A Bristol jury acquitted four activists who were charged with property damage for their involvement in the June 2020 overturning of the decades-controversial monument to Skaven merchant and patron Edward Colston (1636-1721).

The judgment, which is jokingly described as “monumental”, makes waves because some see it as an incentive for imagery.

Critics also complain that the lines between law and personal sympathy have been blurred.

Gina Thomas

Features correspondent based in London.

  • Follow I follow

One would have thought that the fall of a monument by a mob was a clear case, especially since the four defendants confessed to the act. However, they denied having caused property damage because their actions were justified. Three of them even claimed that the statue had increased in value after it was recovered from the harbor basin and placed in the museum.

The defense was based largely on the moral motives of the four activists, who, one of them explained, acted out of love for their fellow human beings. The monument to the merchant of the seventeenth and eighteenth centuries, who was described as a racist and murderer, is, in its obscenity, tantamount to a hate crime. By demolishing the "Monument to Racism", he had prevented a crime against the citizens of Bristol, justified a defendant who said that the Colston Monument was comparable to a statue of Hitler placed in front of a Holocaust survivor's nose . The jury was also raised on concerns that a conviction against the articles of UK human rights law protecting freedom of thought, freedom of conscience,Freedom of religion and freedom of assembly would be violated.

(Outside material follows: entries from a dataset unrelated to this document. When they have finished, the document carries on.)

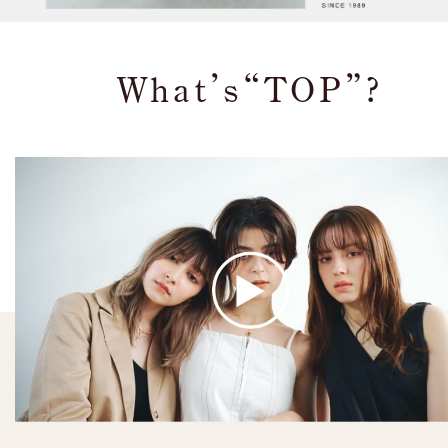
What’s“TOP”?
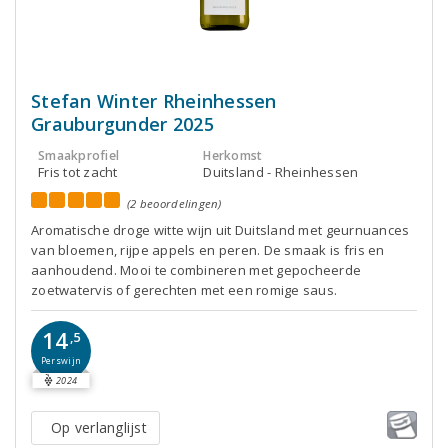
Stefan Winter Rheinhessen
Grauburgunder 2025
Smaakprofiel
Herkomst
Fris tot zacht
Duitsland - Rheinhessen
(2 beoordelingen)
Aromatische droge witte wijn uit Duitsland met geurnuances
van bloemen, rijpe appels en peren. De smaak is fris en
aanhoudend. Mooi te combineren met gepocheerde
zoetwatervis of gerechten met een romige saus.
14
,5
Perswijn
2024
Op verlanglijst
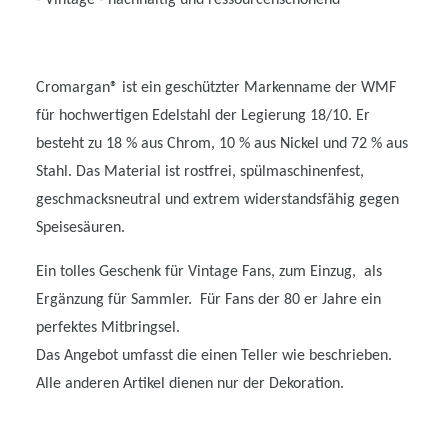
Cromargan® ist ein geschützter Markenname der WMF
für hochwertigen Edelstahl der Legierung 18/10. Er
besteht zu 18 % aus Chrom, 10 % aus Nickel und 72 % aus
Stahl. Das Material ist rostfrei, spülmaschinenfest,
geschmacksneutral und extrem widerstandsfähig gegen
Speisesäuren.
Ein tolles Geschenk für Vintage Fans, zum Einzug, als
Ergänzung für Sammler. Für Fans der 80 er Jahre ein
perfektes Mitbringsel.
Das Angebot umfasst die einen Teller wie beschrieben.
Alle anderen Artikel dienen nur der Dekoration.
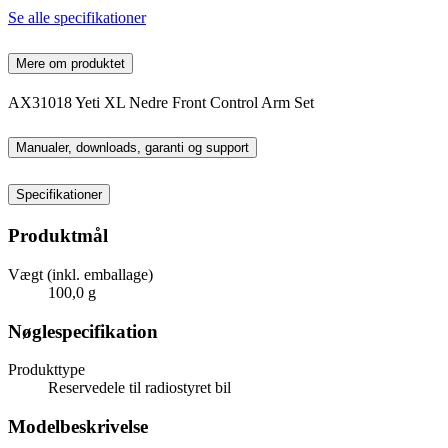
Se alle specifikationer
Mere om produktet
AX31018 Yeti XL Nedre Front Control Arm Set
Manualer, downloads, garanti og support
Specifikationer
Produktmål
Vægt (inkl. emballage)
100,0 g
Nøglespecifikation
Produkttype
Reservedele til radiostyret bil
Modelbeskrivelse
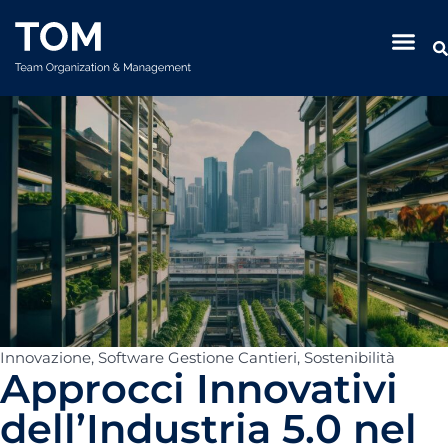
Innovazione
,
Software Gestione Cantieri
,
Sostenibilità
Approcci Innovativi
dell’Industria 5.0 nel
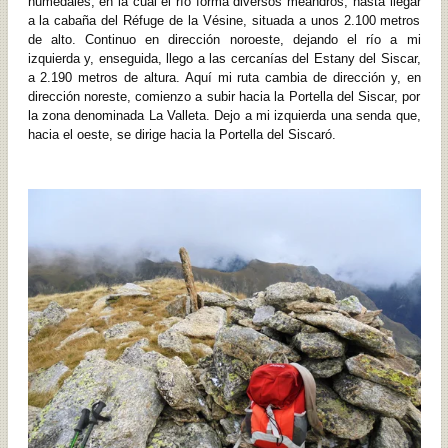
humedales, en la cual el río forma diversos meandros, hasta llegar
a la cabaña del Réfuge de la Vésine, situada a unos 2.100 metros
de alto. Continuo en dirección noroeste, dejando el río a mi
izquierda y, enseguida, llego a las cercanías del Estany del Siscar,
a 2.190 metros de altura. Aquí mi ruta cambia de dirección y, en
dirección noreste, comienzo a subir hacia la Portella del Siscar, por
la zona denominada La Valleta. Dejo a mi izquierda una senda que,
hacia el oeste, se dirige hacia la Portella del Siscaró.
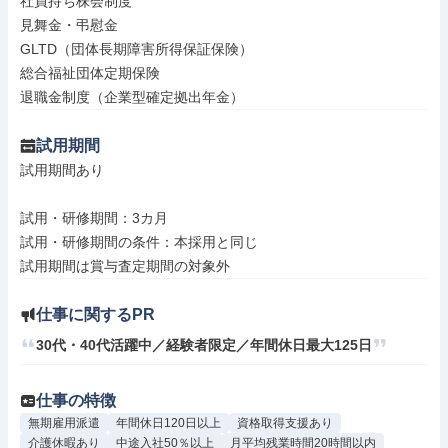
社員持ち株会制度

見舞金・弔慰金

GLTD（団体長期障害所得保証保険）

総合福祉団体定期保険

退職金制度（企業型確定拠出年金）
試用期間
試用期間あり

試用・研修期間：3カ月

試用・研修期間の条件：本採用と同じ

仕事に関するPR
30代・40代活躍中／経験者限定／年間休日最大125日
仕事の特徴
無期雇用派遣
年間休日120日以上
資格取得支援あり
介護休暇あり
中途入社50％以上
月平均残業時間20時間以内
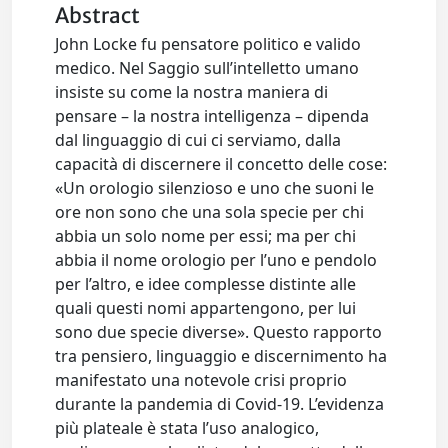
Abstract
John Locke fu pensatore politico e valido
medico. Nel Saggio sull’intelletto umano
insiste su come la nostra maniera di
pensare – la nostra intelligenza – dipenda
dal linguaggio di cui ci serviamo, dalla
capacità di discernere il concetto delle cose:
«Un orologio silenzioso e uno che suoni le
ore non sono che una sola specie per chi
abbia un solo nome per essi; ma per chi
abbia il nome orologio per l’uno e pendolo
per l’altro, e idee complesse distinte alle
quali questi nomi appartengono, per lui
sono due specie diverse». Questo rapporto
tra pensiero, linguaggio e discernimento ha
manifestato una notevole crisi proprio
durante la pandemia di Covid-19. L’evidenza
più plateale è stata l’uso analogico,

Experiences of racism in the foreground

The proceedings could have been negotiated by a local court, where a judge decides the outcome. The defendants preferred a jury and relied on their defense counsel's ability to convince the twelve men and women on the jury box of the legitimacy of their protest. To this end, the lawyers brought the experiences of black citizens with racism in Great Britain and the history of Edward Colston to the fore. In the politicized trial, it was as if history and the winners of the slave trade had been posthumously charged with crimes that were not considered as such by the standards of the time. As an expert witness, the historian David Olusoga explained to the court, naming thousands of Africans,who did not survive transatlantic transport at the time of Colston's participation in the Royal Africa Society, the horrors of human trafficking.

After the acquittal, Olusoga expressed his satisfaction with the finding of an English jury that the "real crime" had been to leave a memorial to a mass murderer standing for 125 years. One of the defendants rejoiced that the story had been corrected.

Jonathan Sumption, a former Supreme Court judge, is not the only one to deny the activists' claim to direct violence if necessary to assert their moral values. Sumption condemned the actions of the acquitted, referred to as the "Colston Four" in reference to the victims of various legal errors related to terrorist attacks by the IRA, as sheer masturbation. The activists had shown the strength of their feelings. As a historical phenomenon, slavery is significant, argues Sumption, but the strength of feeling about it is not. In the Colston debate, the mind has a hard time countering the power of feeling, which has pent-up over decades because Bristol, regardless of modern sensibilities, insistedTo pay homage to their benefactors, like the Victorians once did, as "one of the most virtuous and wisest sons of their city".